Can't make a story like this up, folks.  Not even you're Stephen King.

Ethanol Worse Than Gasoline

Surprise!  The greenies wrong again.

Ethanol the magic elixir costing taxpayers billions, destroying engines and pipelines, and now proven worse for the air than gasoline emissions seems somehow poetic.

A new study from the U of Michigan’s Energy Institute shows busting up prairie land releases excess CO2.  Then cooking corn and fermenting it requires even more energy bubbling off yet more CO2 making a net INCREASE in CO2 production over gasoline.

The study also concludes: “using government mandates and subsidies to promote politically favored fuels is a waste of taxpayers’ money.”

IKEA Testicle Trap

The five-buck IKEA Marius stool is classically clean and simple but leave it up to some Nordic doorknob to find a way to get captured in a cold shower with his nutsack trapped in one.

Claus Jørstad, 45, needed to sit while showering because he has bad knees.
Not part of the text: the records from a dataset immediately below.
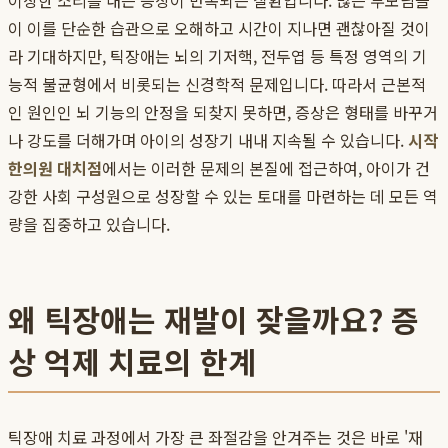
이상한 소리를 내는 증상이 반복되는 질환입니다. 많은 부모님들
이 이를 단순한 습관으로 오해하고 시간이 지나면 괜찮아질 것이
라 기대하지만, 틱장애는 뇌의 기저핵, 전두엽 등 특정 영역의 기
능적 불균형에서 비롯되는 신경학적 문제입니다. 따라서 근본적
인 원인인 뇌 기능의 안정을 되찾지 못하면, 증상은 형태를 바꾸거
나 강도를 더해가며 아이의 성장기 내내 지속될 수 있습니다.
시작
한의원 대치점
에서는 이러한 문제의 본질에 접근하여, 아이가 건
강한 사회 구성원으로 성장할 수 있는 토대를 마련하는 데 모든 역
량을 집중하고 있습니다.
왜 틱장애는 재발이 잦을까요? 증
상 억제 치료의 한계
틱장애 치료 과정에서 가장 큰 좌절감을 안겨주는 것은 바로 '재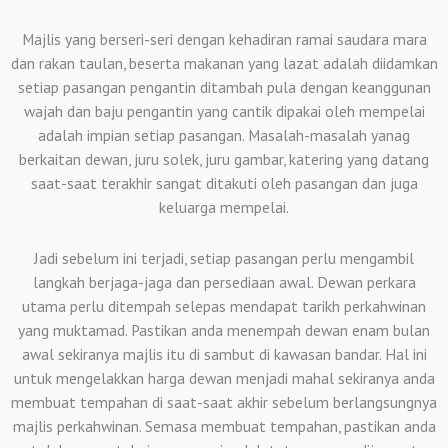
Majlis yang berseri-seri dengan kehadiran ramai saudara mara
dan rakan taulan, beserta makanan yang lazat adalah diidamkan
setiap pasangan pengantin ditambah pula dengan keanggunan
wajah dan baju pengantin yang cantik dipakai oleh mempelai
adalah impian setiap pasangan. Masalah-masalah yanag
berkaitan dewan, juru solek, juru gambar, katering yang datang
saat-saat terakhir sangat ditakuti oleh pasangan dan juga
keluarga mempelai.
Jadi sebelum ini terjadi, setiap pasangan perlu mengambil
langkah berjaga-jaga dan persediaan awal. Dewan perkara
utama perlu ditempah selepas mendapat tarikh perkahwinan
yang muktamad. Pastikan anda menempah dewan enam bulan
awal sekiranya majlis itu di sambut di kawasan bandar. Hal ini
untuk mengelakkan harga dewan menjadi mahal sekiranya anda
membuat tempahan di saat-saat akhir sebelum berlangsungnya
majlis perkahwinan. Semasa membuat tempahan, pastikan anda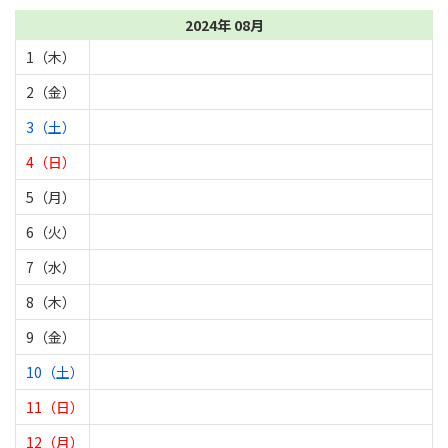
2024年 08月
1（木）
2（金）
3（土）
4（日）
5（月）
6（火）
7（水）
8（木）
9（金）
10（土）
11（日）
12（月）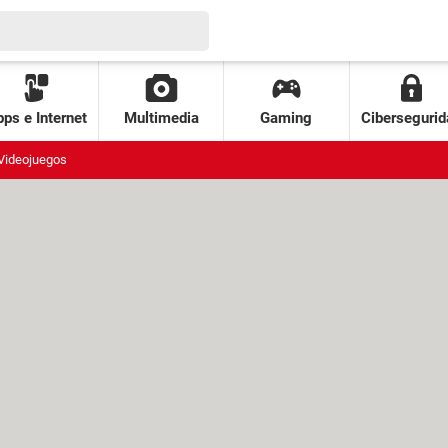
ps e Internet
Multimedia
Gaming
Cibersegurid
Videojuegos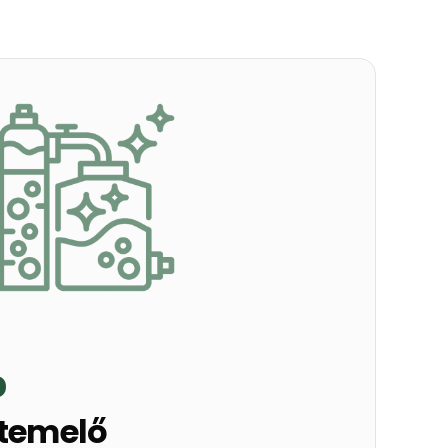
%
temelő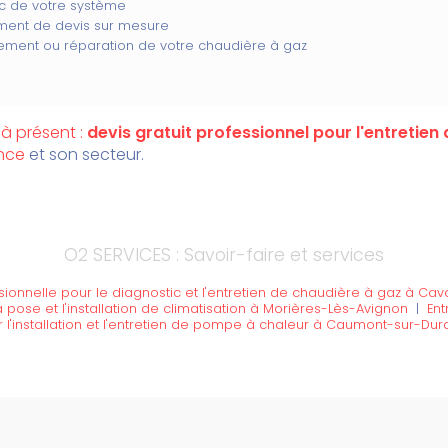
c de votre système
ement de devis sur mesure
ment ou réparation de votre chaudière à gaz
à présent :
devis gratuit
professionnel pour l'entretien
nce
et son secteur.
O2 SERVICES : Savoir-faire et services
sionnelle pour le diagnostic et l'entretien de chaudière à gaz à Cava
 pose et l'installation de climatisation à Morières-Lès-Avignon
|
Ent
 l'installation et l'entretien de pompe à chaleur à Caumont-sur-Du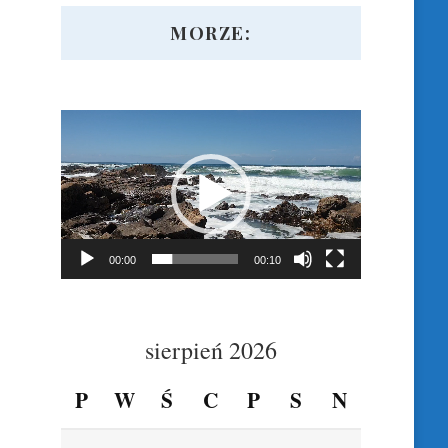
MORZE:
Odtwarzacz
video
00:00
00:10
sierpień 2026
P
W
Ś
C
P
S
N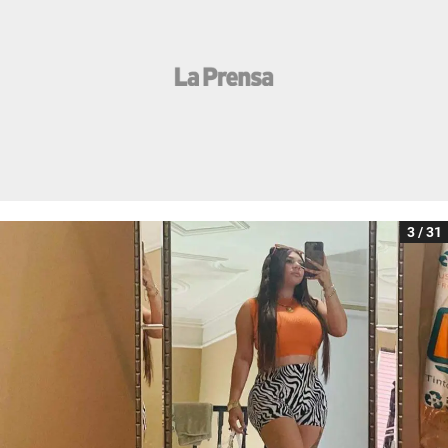
3 / 31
With the water flowing Claus settled in for his first hot steam with the stool. But the setup went sideways swiftly. A testicle had subtly settled into a vent hole and the steam swelled it stuck. Claus was one with the Marius.

Then things got crazy. Sitting beyond reach of the faucet the hot water turned ice cold and the immobilized goon pondered reaching for a hair dryer to stay warm. Lucky for Claus the pooling icy water emancipated the anchored gonad before he could electrocute himself.

Jørstad sits on a towel now and life is larger, but not without risk...at least not for a guy with bad knees and a shower stool from IKEA.

Man Taints Gay Lube

A 62-year-old male crept into "Sydney's gay and bi social club" with "three levels of adult adventure" called Aarows and filled a 'lubrication' dispenser with hydrochloric acid.

The dispensers had been tampered with before and were fitted with alarms. 

The perp's been charged with administering poison with the intent to cause injury, distress or pain, and malicious damage.

When asked why, the man said, "It could be anything really. People are perverted".